_What to work on:_
Search the data for the string "pour" and extract every line where it appears.

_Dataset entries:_
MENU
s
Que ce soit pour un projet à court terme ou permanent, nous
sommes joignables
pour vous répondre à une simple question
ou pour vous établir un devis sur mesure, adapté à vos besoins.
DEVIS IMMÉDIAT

...

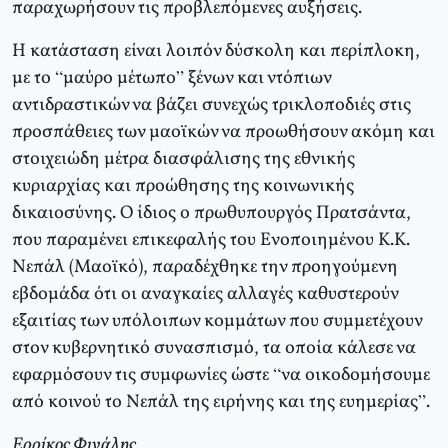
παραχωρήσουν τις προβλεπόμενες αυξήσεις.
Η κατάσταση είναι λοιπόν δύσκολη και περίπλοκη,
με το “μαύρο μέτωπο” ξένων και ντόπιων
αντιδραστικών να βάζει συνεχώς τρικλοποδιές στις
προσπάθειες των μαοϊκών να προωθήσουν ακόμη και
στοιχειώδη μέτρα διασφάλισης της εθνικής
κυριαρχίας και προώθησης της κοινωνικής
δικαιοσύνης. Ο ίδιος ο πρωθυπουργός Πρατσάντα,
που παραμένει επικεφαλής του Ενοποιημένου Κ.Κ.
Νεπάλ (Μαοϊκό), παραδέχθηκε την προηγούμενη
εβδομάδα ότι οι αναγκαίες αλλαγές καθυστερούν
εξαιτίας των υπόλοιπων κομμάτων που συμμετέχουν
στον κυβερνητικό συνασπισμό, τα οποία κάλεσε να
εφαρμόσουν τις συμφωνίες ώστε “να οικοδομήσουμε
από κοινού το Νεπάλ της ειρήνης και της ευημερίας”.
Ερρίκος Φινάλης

_Written response:_
Que ce soit pour un projet à court terme ou permanent, nous
pour vous répondre à une simple question
ou pour vous établir un devis sur mesure, adapté à vos besoins.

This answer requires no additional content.